*** Provided information

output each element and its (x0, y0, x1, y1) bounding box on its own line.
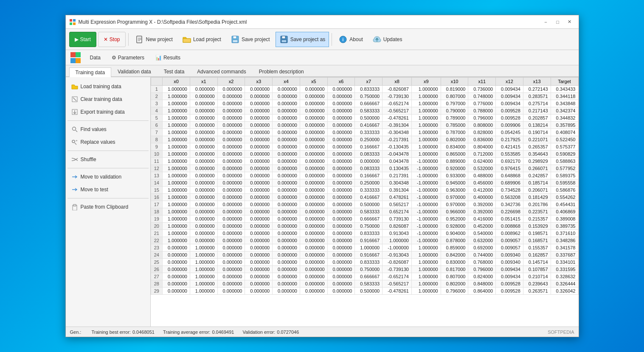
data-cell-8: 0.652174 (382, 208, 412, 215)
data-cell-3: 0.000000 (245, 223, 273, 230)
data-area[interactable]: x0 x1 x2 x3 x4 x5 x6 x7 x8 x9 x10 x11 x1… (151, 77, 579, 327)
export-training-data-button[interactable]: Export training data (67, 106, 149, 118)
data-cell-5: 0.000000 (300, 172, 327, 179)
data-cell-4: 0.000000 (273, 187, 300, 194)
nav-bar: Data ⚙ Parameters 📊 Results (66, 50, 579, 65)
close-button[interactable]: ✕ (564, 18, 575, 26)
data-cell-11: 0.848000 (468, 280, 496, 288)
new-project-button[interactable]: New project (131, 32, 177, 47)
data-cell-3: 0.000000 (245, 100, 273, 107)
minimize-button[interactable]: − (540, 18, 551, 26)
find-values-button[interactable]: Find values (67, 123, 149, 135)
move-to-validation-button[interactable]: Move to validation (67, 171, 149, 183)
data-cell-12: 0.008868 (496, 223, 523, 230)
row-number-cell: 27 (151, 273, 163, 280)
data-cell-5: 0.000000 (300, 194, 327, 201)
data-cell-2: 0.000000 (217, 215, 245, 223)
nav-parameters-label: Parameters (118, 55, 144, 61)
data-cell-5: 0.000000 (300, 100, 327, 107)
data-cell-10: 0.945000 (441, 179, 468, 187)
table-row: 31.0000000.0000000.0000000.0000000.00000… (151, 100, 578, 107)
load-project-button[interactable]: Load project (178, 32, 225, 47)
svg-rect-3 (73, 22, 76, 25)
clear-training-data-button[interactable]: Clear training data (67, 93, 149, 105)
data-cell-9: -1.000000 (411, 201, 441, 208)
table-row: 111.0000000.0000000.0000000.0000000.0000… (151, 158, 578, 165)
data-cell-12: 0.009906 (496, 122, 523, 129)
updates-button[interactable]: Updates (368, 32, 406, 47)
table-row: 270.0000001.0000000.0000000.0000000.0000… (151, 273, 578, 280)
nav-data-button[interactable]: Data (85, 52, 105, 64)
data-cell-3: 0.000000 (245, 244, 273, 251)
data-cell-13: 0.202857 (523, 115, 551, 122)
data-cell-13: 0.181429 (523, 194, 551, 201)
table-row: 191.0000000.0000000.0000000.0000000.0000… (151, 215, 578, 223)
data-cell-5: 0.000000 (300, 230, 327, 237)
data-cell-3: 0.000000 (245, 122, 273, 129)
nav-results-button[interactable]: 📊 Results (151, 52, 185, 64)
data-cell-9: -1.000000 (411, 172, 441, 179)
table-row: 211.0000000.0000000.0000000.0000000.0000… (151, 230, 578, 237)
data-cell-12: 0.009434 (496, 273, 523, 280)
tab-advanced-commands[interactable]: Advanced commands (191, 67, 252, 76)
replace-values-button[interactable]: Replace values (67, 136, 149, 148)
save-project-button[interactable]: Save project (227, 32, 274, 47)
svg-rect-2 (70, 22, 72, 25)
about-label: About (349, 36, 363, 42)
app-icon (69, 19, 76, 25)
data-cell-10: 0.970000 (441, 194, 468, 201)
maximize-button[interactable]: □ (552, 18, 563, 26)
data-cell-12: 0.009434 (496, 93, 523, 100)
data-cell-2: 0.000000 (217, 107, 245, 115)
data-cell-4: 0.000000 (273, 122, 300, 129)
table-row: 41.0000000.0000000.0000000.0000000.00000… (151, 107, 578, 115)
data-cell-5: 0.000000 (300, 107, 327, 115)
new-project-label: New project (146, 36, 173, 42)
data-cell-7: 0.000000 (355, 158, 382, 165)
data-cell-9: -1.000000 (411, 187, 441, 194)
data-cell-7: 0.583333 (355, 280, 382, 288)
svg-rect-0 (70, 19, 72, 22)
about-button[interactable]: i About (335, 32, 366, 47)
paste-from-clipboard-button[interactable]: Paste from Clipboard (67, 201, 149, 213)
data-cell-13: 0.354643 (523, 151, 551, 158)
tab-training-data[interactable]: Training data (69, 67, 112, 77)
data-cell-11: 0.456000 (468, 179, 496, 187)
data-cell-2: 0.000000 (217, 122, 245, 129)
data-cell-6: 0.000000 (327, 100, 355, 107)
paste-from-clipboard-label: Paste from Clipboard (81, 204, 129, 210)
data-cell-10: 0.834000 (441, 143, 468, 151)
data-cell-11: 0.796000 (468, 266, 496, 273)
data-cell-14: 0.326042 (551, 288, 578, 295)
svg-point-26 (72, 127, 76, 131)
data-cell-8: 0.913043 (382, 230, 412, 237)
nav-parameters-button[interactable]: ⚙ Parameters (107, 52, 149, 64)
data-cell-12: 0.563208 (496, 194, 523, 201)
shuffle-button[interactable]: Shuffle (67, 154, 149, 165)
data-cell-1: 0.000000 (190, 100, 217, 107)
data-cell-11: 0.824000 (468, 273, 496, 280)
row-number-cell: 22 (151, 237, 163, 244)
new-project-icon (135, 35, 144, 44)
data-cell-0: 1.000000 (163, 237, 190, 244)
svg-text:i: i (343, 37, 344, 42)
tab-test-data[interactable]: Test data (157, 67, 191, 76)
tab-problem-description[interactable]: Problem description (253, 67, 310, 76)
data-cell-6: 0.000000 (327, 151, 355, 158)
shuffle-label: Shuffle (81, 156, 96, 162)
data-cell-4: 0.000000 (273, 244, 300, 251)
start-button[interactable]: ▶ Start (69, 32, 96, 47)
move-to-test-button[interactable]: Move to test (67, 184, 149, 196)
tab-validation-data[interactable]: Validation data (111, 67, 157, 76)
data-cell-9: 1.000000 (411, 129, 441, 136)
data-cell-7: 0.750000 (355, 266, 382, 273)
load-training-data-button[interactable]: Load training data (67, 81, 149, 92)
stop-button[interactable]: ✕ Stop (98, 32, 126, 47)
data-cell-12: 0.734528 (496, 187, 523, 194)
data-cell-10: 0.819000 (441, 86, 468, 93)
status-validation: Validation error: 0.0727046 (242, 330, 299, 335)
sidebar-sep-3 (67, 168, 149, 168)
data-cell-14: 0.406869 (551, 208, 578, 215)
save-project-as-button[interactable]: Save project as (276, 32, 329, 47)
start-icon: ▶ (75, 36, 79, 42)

******
*** Provided information

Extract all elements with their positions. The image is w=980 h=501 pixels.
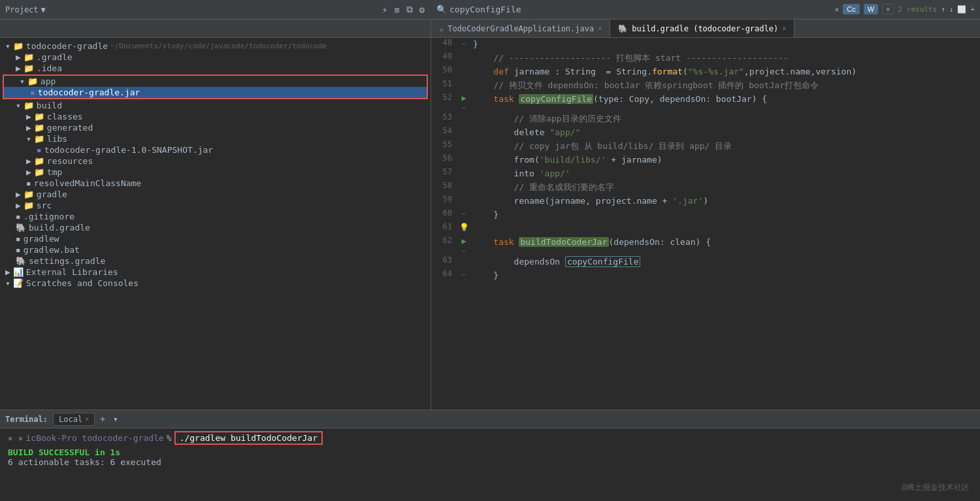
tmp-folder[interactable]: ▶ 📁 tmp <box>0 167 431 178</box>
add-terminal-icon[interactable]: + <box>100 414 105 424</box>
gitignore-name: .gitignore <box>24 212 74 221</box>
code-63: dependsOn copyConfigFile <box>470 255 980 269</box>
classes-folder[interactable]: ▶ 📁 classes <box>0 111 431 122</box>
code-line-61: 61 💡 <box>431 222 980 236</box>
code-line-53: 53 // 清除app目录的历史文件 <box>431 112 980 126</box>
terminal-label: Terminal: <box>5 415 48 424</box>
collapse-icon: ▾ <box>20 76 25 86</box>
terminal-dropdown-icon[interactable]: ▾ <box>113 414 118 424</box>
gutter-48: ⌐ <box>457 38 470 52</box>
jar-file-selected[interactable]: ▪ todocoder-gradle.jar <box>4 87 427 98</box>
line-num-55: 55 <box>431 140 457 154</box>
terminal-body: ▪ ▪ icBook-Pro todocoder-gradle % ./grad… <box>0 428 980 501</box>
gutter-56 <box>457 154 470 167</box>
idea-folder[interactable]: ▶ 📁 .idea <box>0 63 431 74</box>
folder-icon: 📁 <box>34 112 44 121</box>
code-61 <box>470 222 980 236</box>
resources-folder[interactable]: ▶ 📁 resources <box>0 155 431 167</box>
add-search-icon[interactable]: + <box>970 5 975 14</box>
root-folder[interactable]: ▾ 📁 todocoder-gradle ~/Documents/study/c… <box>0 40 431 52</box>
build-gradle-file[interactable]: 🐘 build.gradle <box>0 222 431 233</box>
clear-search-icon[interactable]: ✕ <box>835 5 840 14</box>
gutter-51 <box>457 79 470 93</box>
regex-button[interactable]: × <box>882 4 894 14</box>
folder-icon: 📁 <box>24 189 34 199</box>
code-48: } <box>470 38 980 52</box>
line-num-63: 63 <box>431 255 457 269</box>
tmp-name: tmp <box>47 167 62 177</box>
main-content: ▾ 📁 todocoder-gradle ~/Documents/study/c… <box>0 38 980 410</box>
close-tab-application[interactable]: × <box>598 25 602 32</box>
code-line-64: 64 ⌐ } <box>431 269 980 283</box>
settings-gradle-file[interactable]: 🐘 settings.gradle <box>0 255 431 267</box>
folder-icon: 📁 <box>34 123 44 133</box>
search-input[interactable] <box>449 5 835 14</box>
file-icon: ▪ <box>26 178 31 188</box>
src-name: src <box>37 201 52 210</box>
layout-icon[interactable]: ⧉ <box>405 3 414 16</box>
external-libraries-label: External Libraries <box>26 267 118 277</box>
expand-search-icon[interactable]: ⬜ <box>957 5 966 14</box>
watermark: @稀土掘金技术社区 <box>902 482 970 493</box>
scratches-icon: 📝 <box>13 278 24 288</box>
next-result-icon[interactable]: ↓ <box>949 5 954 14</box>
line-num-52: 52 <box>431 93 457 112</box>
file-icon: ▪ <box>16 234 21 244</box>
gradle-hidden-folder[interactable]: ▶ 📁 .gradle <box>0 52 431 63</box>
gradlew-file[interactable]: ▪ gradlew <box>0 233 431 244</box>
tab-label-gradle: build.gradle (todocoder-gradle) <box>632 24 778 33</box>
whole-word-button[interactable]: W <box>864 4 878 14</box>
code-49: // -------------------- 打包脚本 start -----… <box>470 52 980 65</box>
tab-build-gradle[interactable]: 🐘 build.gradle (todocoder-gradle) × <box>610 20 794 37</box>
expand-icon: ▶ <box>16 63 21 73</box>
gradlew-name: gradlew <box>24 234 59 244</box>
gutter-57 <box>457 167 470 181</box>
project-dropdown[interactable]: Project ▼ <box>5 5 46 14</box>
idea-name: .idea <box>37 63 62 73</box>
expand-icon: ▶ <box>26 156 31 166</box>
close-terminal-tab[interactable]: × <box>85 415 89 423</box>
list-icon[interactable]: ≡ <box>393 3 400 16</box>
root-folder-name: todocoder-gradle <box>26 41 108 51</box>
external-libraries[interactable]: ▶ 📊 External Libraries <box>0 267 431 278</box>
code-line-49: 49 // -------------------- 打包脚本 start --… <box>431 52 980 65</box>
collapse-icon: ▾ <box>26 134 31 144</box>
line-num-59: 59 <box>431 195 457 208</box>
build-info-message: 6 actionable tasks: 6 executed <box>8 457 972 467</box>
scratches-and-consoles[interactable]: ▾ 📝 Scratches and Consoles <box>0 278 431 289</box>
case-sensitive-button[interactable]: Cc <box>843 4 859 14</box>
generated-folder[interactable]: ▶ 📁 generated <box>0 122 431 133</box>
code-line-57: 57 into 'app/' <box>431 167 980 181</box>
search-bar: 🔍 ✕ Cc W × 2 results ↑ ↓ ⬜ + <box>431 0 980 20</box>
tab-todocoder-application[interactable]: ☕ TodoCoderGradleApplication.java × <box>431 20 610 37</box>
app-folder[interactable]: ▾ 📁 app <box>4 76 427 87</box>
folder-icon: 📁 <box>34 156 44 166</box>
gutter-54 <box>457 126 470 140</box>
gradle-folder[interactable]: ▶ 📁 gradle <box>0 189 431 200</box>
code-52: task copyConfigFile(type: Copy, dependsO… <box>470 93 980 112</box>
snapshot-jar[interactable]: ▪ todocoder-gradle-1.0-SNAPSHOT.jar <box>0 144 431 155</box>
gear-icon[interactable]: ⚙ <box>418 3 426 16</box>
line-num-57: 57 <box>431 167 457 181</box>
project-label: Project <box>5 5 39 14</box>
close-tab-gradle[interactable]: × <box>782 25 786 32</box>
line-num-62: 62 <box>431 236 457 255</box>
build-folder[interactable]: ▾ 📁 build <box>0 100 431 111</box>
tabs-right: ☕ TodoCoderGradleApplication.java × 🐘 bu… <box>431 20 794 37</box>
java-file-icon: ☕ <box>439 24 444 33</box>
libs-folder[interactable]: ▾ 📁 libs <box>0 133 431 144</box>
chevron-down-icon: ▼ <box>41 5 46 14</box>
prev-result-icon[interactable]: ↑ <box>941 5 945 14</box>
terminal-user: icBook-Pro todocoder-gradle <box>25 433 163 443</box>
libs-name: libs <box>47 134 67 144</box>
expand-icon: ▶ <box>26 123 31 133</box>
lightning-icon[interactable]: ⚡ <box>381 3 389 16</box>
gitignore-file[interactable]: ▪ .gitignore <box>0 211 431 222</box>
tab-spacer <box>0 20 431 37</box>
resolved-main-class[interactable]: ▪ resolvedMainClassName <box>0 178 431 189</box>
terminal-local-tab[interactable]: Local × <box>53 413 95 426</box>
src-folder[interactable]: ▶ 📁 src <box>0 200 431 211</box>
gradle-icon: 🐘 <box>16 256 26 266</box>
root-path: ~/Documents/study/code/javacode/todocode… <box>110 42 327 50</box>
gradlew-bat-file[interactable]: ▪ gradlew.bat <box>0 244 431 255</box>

******
*** Provided information

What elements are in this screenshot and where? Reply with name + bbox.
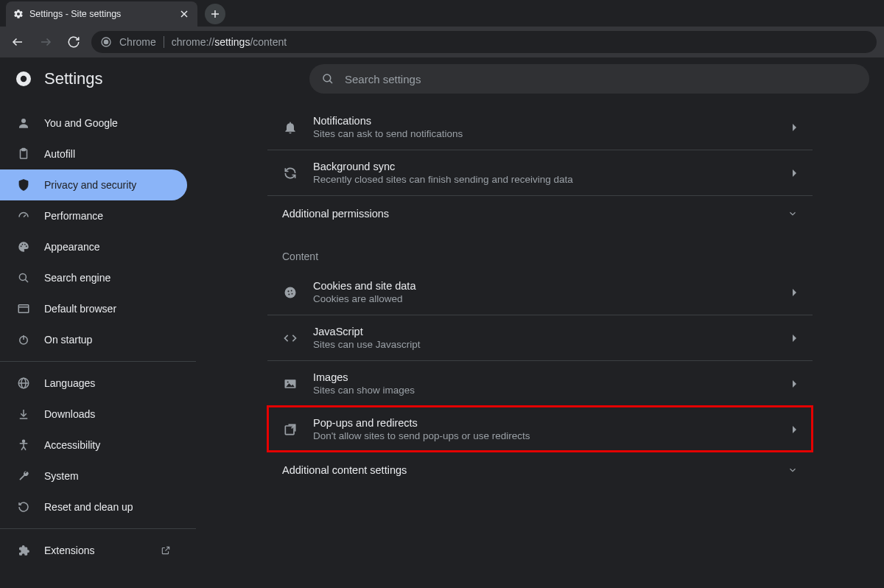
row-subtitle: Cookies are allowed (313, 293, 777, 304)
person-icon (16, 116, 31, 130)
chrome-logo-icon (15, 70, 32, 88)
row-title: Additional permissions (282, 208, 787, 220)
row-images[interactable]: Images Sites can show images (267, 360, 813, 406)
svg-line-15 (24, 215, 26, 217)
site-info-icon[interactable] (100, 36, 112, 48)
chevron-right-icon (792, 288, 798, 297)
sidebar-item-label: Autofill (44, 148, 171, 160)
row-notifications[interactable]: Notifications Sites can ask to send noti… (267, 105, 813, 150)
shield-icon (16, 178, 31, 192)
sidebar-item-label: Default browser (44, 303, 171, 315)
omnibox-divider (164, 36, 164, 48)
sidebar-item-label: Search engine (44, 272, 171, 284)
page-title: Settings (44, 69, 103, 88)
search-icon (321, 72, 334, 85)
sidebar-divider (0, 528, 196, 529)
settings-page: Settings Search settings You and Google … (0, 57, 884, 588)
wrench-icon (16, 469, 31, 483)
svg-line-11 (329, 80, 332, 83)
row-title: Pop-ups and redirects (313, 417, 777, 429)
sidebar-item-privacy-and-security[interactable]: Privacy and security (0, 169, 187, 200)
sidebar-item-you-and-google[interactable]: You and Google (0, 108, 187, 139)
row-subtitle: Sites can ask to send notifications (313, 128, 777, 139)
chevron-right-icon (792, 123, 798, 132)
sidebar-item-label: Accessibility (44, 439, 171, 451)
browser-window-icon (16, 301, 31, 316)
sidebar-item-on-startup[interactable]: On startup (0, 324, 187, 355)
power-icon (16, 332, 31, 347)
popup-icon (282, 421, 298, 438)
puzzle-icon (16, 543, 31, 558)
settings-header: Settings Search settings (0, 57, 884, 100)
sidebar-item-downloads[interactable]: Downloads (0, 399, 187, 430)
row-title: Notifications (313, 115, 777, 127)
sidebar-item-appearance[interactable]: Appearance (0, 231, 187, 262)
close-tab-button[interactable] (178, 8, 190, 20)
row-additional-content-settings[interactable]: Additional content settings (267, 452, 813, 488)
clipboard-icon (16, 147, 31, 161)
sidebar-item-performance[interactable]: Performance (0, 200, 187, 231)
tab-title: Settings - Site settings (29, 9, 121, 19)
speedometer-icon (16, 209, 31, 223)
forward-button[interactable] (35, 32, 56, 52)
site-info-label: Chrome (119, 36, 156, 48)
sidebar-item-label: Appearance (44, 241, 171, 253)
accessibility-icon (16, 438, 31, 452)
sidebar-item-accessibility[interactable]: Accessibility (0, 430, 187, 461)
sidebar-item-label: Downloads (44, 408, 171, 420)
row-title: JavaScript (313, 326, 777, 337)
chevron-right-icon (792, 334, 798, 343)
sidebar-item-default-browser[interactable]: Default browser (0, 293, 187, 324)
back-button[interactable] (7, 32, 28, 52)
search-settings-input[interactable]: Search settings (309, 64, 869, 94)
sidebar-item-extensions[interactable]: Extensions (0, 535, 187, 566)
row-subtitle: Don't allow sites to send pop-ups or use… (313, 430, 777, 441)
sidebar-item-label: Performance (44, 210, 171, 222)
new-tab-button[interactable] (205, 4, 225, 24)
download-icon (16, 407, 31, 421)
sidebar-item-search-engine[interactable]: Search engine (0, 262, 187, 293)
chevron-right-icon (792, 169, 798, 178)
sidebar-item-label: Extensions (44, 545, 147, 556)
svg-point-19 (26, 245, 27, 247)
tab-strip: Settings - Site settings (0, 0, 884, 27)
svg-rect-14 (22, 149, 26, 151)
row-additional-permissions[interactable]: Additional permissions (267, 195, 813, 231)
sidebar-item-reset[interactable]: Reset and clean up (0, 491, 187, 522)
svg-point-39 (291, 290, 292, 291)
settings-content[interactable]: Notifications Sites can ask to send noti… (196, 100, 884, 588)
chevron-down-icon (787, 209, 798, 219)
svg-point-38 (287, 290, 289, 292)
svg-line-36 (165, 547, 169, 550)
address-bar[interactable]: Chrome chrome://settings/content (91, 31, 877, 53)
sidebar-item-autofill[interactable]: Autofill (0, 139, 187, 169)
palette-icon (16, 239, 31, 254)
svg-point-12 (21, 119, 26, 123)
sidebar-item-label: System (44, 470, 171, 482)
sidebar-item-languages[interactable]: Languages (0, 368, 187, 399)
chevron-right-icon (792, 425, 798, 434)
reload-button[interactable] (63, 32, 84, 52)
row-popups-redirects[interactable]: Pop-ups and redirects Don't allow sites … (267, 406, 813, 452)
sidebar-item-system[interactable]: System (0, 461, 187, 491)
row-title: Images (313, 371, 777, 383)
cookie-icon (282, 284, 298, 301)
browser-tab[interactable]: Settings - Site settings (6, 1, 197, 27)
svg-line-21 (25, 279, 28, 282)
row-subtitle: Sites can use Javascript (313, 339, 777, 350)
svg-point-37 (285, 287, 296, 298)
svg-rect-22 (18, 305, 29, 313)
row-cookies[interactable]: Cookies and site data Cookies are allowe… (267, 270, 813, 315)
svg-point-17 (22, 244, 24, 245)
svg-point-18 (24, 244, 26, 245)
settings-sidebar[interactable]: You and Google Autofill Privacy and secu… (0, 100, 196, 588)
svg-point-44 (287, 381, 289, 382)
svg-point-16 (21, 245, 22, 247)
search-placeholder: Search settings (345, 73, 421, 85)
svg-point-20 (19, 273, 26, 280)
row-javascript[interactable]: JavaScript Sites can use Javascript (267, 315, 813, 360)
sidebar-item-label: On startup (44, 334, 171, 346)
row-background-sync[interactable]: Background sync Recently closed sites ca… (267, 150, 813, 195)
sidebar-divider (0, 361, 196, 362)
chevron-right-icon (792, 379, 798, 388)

******

■ **About this task**
Every line holding the word "input" should be copied out of the records above.

■ **Your response**
search-input[interactable] <box>449 5 835 14</box>
search-settings-input[interactable]: Search settings (309, 64, 869, 94)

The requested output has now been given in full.